A range of positive interferon scores (~ 10–280) was generated within our cohort consistent with the varied magnitude of induced ISG expression. Of importance, our interferon scores encompassed the range of IS reported for patients with type I interferon associated diseases [2, 8, 10, 21]. Across the range, calculated scores were highly correlated between PAXgene and Tempus tubes for individual samples and the entire cohort.

One of the challenges in the calculation of an IS is establishing the threshold for categorizing scores as positive or negative. There is no consensus on an appropriate ‘negative’ control with some studies using samples from single individuals as a baseline for comparison. With either individual measures or pooled reference controls, our results suggest that control samples isolated from either PAXgene and Tempus tubes can be used to establish the threshold for a positive IS and can be applied to the analysis of samples irrespective of collection tube. However, due to normal inter-individual variability in ISG expression and potential for asymptomatic elevated baseline expression of ISGs in healthy individuals (possibly due to a recent viral exposure) our data emphasize the importance of constructing a comparator sample from multiple individuals that have been pre-screened for ISG expression.
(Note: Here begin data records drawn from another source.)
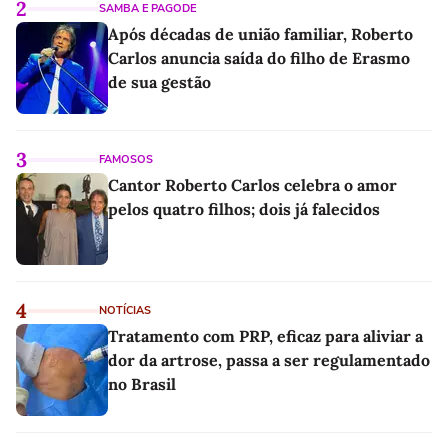
2
SAMBA E PAGODE
Após décadas de união familiar, Roberto
Carlos anuncia saída do filho de Erasmo
de sua gestão
3
FAMOSOS
Cantor Roberto Carlos celebra o amor
pelos quatro filhos; dois já falecidos
4
NOTÍCIAS
Tratamento com PRP, eficaz para aliviar a
dor da artrose, passa a ser regulamentado
no Brasil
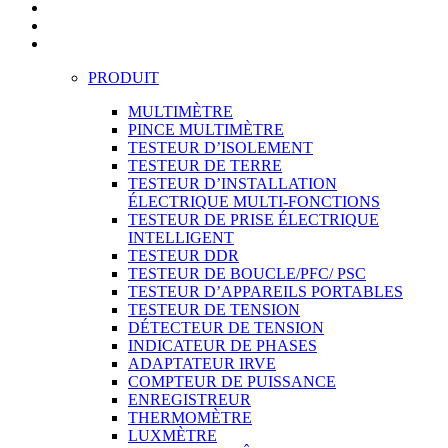
PRODUIT
MULTIMÈTRE
PINCE MULTIMÈTRE
TESTEUR D’ISOLEMENT
TESTEUR DE TERRE
TESTEUR D’INSTALLATION
ÉLECTRIQUE MULTI-FONCTIONS
TESTEUR DE PRISE ÉLECTRIQUE
INTELLIGENT
TESTEUR DDR
TESTEUR DE BOUCLE/PFC/ PSC
TESTEUR D’APPAREILS PORTABLES
TESTEUR DE TENSION
DÉTECTEUR DE TENSION
INDICATEUR DE PHASES
ADAPTATEUR IRVE
COMPTEUR DE PUISSANCE
ENREGISTREUR
THERMOMÈTRE
LUXMÈTRE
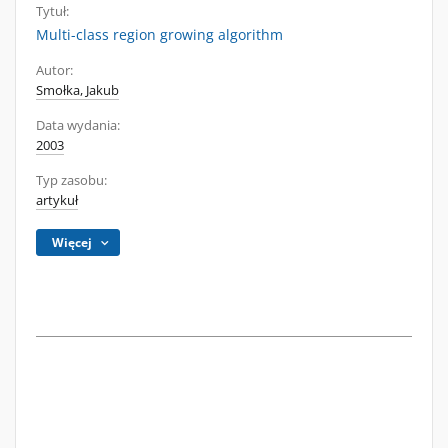
Tytuł:
Multi-class region growing algorithm
Autor:
Smołka, Jakub
Data wydania:
2003
Typ zasobu:
artykuł
Więcej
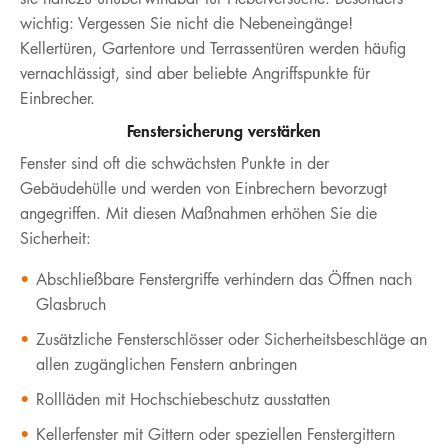
wichtig: Vergessen Sie nicht die Nebeneingänge!
Kellertüren, Gartentore und Terrassentüren werden häufig
vernachlässigt, sind aber beliebte Angriffspunkte für
Einbrecher.
Fenstersicherung verstärken
Fenster sind oft die schwächsten Punkte in der
Gebäudehülle und werden von Einbrechern bevorzugt
angegriffen. Mit diesen Maßnahmen erhöhen Sie die
Sicherheit:
Abschließbare Fenstergriffe verhindern das Öffnen nach
Glasbruch
Zusätzliche Fensterschlösser oder Sicherheitsbeschläge an
allen zugänglichen Fenstern anbringen
Rollläden mit Hochschiebeschutz ausstatten
Kellerfenster mit Gittern oder speziellen Fenstergittern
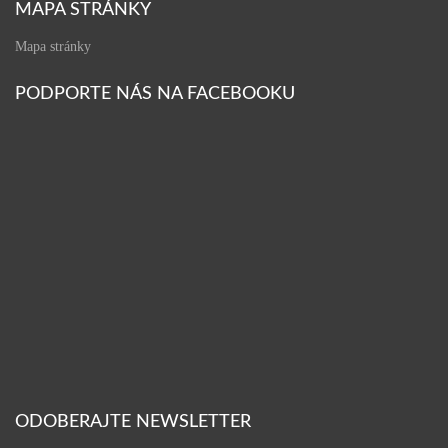
MAPA STRÁNKY
Mapa stránky
PODPORTE NÁS NA FACEBOOKU
ODOBERAJTE NEWSLETTER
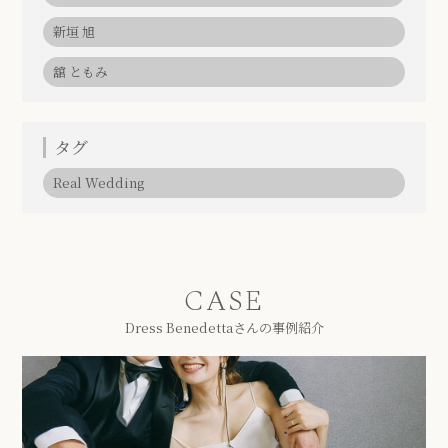
新垣 旭
舘 ともみ
タグ
Real Wedding
CASE
Dress Benedettaさんの事例紹介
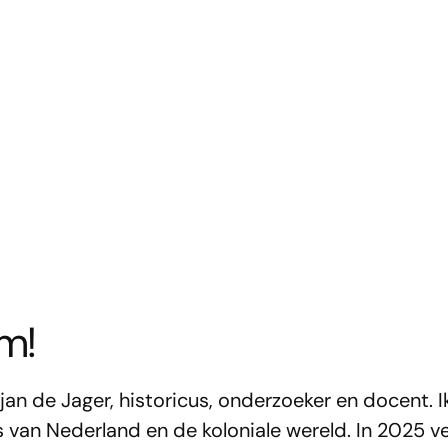
m!
an de Jager, historicus, onderzoeker en docent. Ik 
 van Nederland en de koloniale wereld. In 2025 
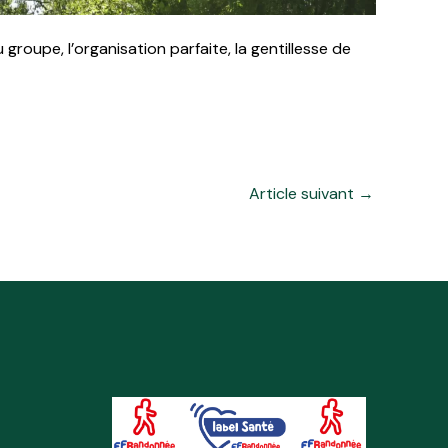
groupe, l’organisation parfaite, la gentillesse de
Article suivant
→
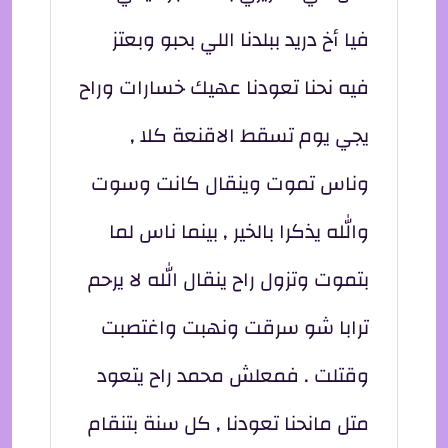
فيا أخ دريد ببلدنا اللي بحبو وبعتز
فيه نحنا تعودنا عهيك خسارات وراح
يجي يوم تسقط الاقنعة كلا ,
وناس تموت وينقال كانت وسوت
والله يذكرا بالخير , بينما ناس لما
بتموت وتزول راح ينقال الله لا يرحم
ترابا شو سرقت ونهبت واغتصبت
وقتلت . فمعلش محمد راح يتعود
متل مانحنا تعودنا , كل سنة بتنقام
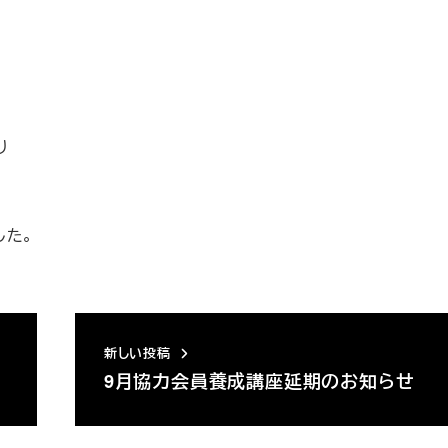
り
した。
新しい投稿
9月協力会員養成講座延期のお知らせ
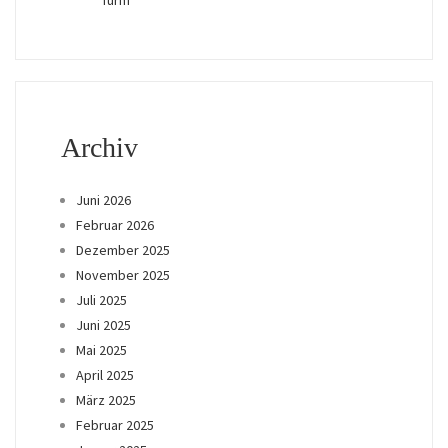
Archiv
Juni 2026
Februar 2026
Dezember 2025
November 2025
Juli 2025
Juni 2025
Mai 2025
April 2025
März 2025
Februar 2025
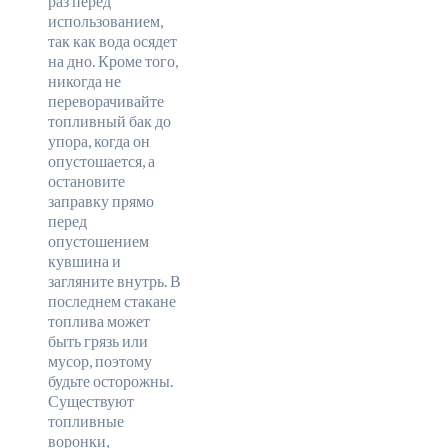
раз перед
использованием,
так как вода осядет
на дно. Кроме того,
никогда не
переворачивайте
топливный бак до
упора, когда он
опустошается, а
остановите
заправку прямо
перед
опустошением
кувшина и
загляните внутрь. В
последнем стакане
топлива может
быть грязь или
мусор, поэтому
будьте осторожны.
Существуют
топливные
воронки,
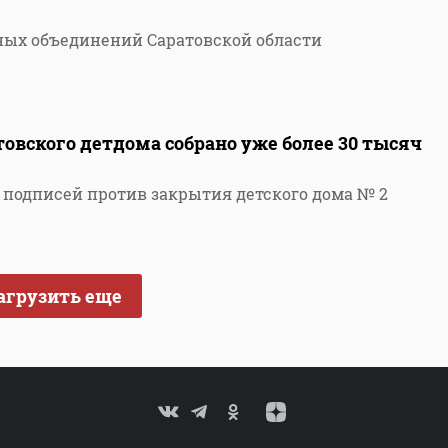
ных объединений Саратовской области
овского детдома собрано уже более 30 тысяч
р подписей против закрытия детского дома № 2
агрузить еще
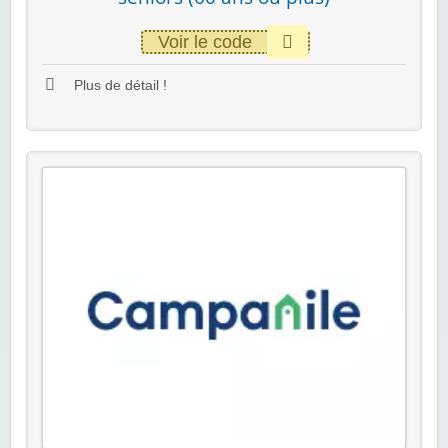
Voir le code
Plus de détail !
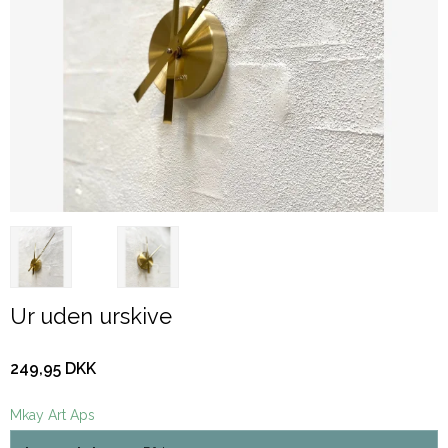
Ur uden urskive
249,95 DKK
Mkay Art Aps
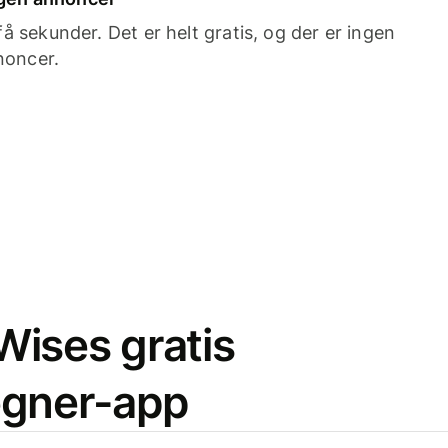
 sekunder. Det er helt gratis, og der er ingen
noncer.
ises gratis
egner-app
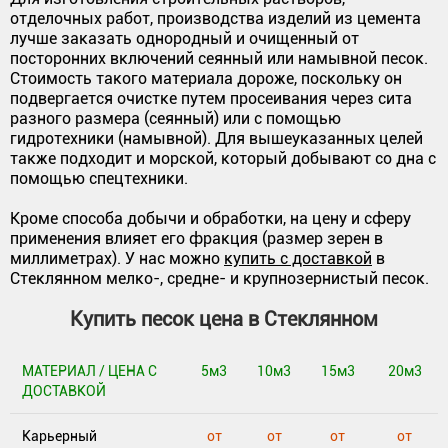
отделочных работ, производства изделий из цемента
лучше заказать однородный и очищенный от
посторонних включений сеянный или намывной песок.
Стоимость такого материала дороже, поскольку он
подвергается очистке путем просеивания через сита
разного размера (сеянный) или с помощью
гидротехники (намывной). Для вышеуказанных целей
также подходит и морской, который добывают со дна с
помощью спецтехники.
Кроме способа добычи и обработки, на цену и сферу
применения влияет его фракция (размер зерен в
миллиметрах). У нас можно
купить с доставкой
в
Стеклянном мелко-, средне- и крупнозернистый песок.
Купить песок цена в Стеклянном
МАТЕРИАЛ / ЦЕНА С
5м3
10м3
15м3
20м3
ДОСТАВКОЙ
Карьерный
от
от
от
от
While the standardization of methods for type I IFN score determination are still needed, our results suggest that the whole blood expression of each of six ISGs is similar in Tempus and PAXgene RNA collection systems, and health care and research centres can use either PAXgene or Tempus tubes for IFN score determination.

Limitations

In this study, we compare two whole blood RNA collection systems with respect to the expression of six type I IFN stimulated genes and calculated interferon score. To do this, we used blood from healthy individuals incubated ex vivo in the absence and presence of recombinant IFNα. Our results demonstrate that different ISGs are induced to a different extent compared to that in patients. While it is likely that our findings would remain unchanged, the absence of patient samples in our study is a potential limitation.